Wesley “West” Barnes married Ella Mercer on 4 June 1885 at her father Dempsey Mercer’s house in Wilson County. (The marriage license refers to him as “Sylvester” Barnes.) Wesley worked as a driver or drayman, and though he and Ella had at least seven children, I know the names only of five: Joseph Barnes (1885), Lucy Barnes Watson (1889-1959), Sylvester Barnes (1893-1936), Viola Barnes (1894-1943), and Charley Barnes (1896-??) West died of apoplexy in 1919.

Jesse Barnes married Ella Mercer’s sister Mary Mag Mercer on 1 April 1889. His brothers Wesley and Ned witnessed the ceremony. They had at least three children, Jesse Jr. (1890), Marnie (1892-1943), and Nettie (1895-1917). He died in 1916.
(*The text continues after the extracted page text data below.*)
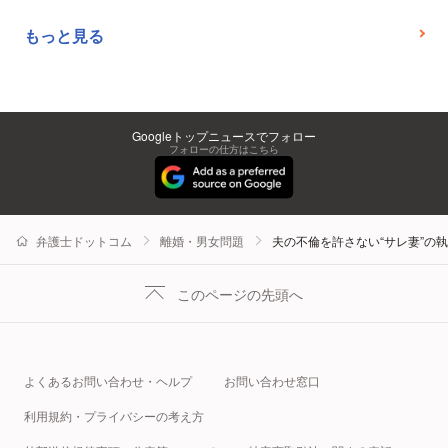
もっと見る
Googleトップニュースでフォロー
フォローの仕方はこちら
弁護士ドットコム
離婚・男女問題
夫の不倫を許さない“サレ妻”の
このページの先頭へ
よくあるお問い合わせ・ヘルプ
お問い合わせ窓口
利用規約・プライバシーの考え方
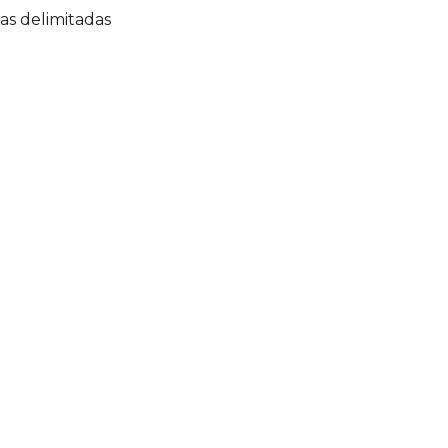
as delimitadas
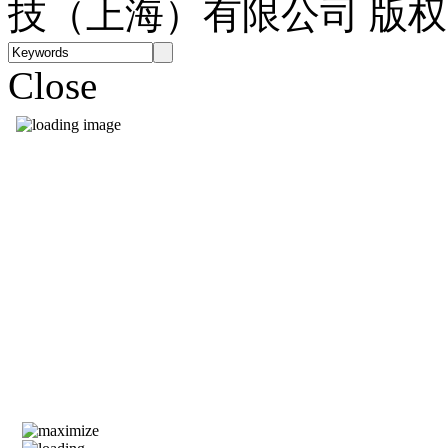
技（上海）有限公司 版
Close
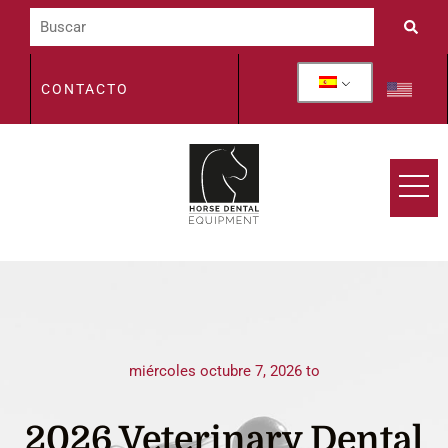
CONTACTO
miércoles octubre 7, 2026 to
2026 Veterinary Dental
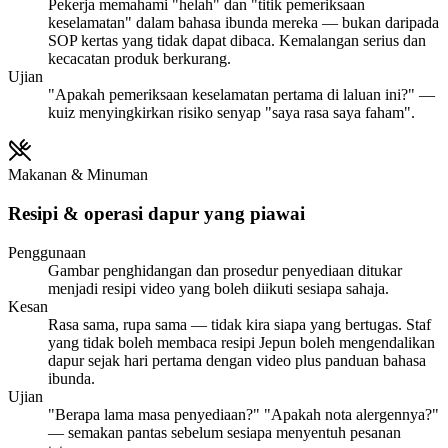
Pekerja memahami "helah" dan "titik pemeriksaan
keselamatan" dalam bahasa ibunda mereka — bukan daripada
SOP kertas yang tidak dapat dibaca. Kemalangan serius dan
kecacatan produk berkurang.
Ujian
"Apakah pemeriksaan keselamatan pertama di laluan ini?" —
kuiz menyingkirkan risiko senyap "saya rasa saya faham".
Makanan & Minuman
Resipi & operasi dapur yang piawai
Penggunaan
Gambar penghidangan dan prosedur penyediaan ditukar
menjadi resipi video yang boleh diikuti sesiapa sahaja.
Kesan
Rasa sama, rupa sama — tidak kira siapa yang bertugas. Staf
yang tidak boleh membaca resipi Jepun boleh mengendalikan
dapur sejak hari pertama dengan video plus panduan bahasa
ibunda.
Ujian
"Berapa lama masa penyediaan?" "Apakah nota alergennya?"
— semakan pantas sebelum sesiapa menyentuh pesanan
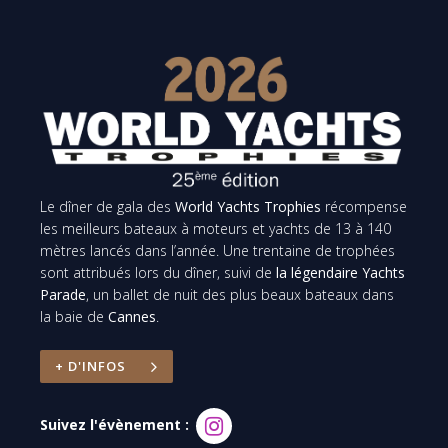
Le dîner de gala des
World Yachts Trophies
récompense
les meilleurs bateaux à moteurs et yachts de 13 à 140
mètres lancés dans l’année. Une trentaine de trophées
sont attribués lors du dîner, suivi de
la légendaire Yachts
Parade
, un ballet de nuit des plus beaux bateaux dans
la baie de
Cannes
.
+ D'INFOS
Suivez l'évènement :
On 27 Oct 1891, J.T. Dean applied for a marriage license for Edward Barnes, 22, of Wilson, son of Willis and Cherry Barnes, and Louisa Gay, daughter of Samuel and Alice Gay.  The ceremony took place 29 Oct 1891 before J.W. Levy, AMEZ Church minister, at Samuel Gay’s.  Witnesses were S.H. Vick, Spencer Barnes, Thomas Davis. [This “Edward” is very definitely Ned Barnes, but the entry is confusing because the 1880 census shows Willis and Cherry with children Ned and Eddie (born about 1873). If there was an “Eddie,” he appears in no other records.] Ned worked as a coachman and around 1901 moved his family to Raleigh for better opportunities. Ned and Louisa Gay Barnes’ children included Mattie Radcliffe Barnes Hines (1895-1923), Alice Ida Barnes (1897-1969), Ned Barnes Jr. (1900), Howard Barnes (1902), Blonnie Barnes Zachary (1908-1932) and Jerrel Randolph Barnes (1909-1929). Ned died in Raleigh in 1912.

Mary Barnes is an enigmatic figure. She married first in Wilson County in 1893 to Pierce Barnes, son of Robert and Hannah Barnes, and then a man named Jones. She never had children of her own, but adopted her nephew, Robert Perry. She died almost 11 months to the day after her brother Wesley in 1919.

William “Willie” Barnes died of tuberculosis in 1917. It is not clear if he ever married or had children.

As detailed here, I believe Cherry Battle had one more child, daughter Lucinda “Cintha” Barnes. Cintha also died young, and her children were reared by her sisters.

 *Barnes is by far the most common surname in Wilson County. My cousin A.B. is descended from at least four separate Barnes lines, and any two given Barneses are more likely to be unrelated than not.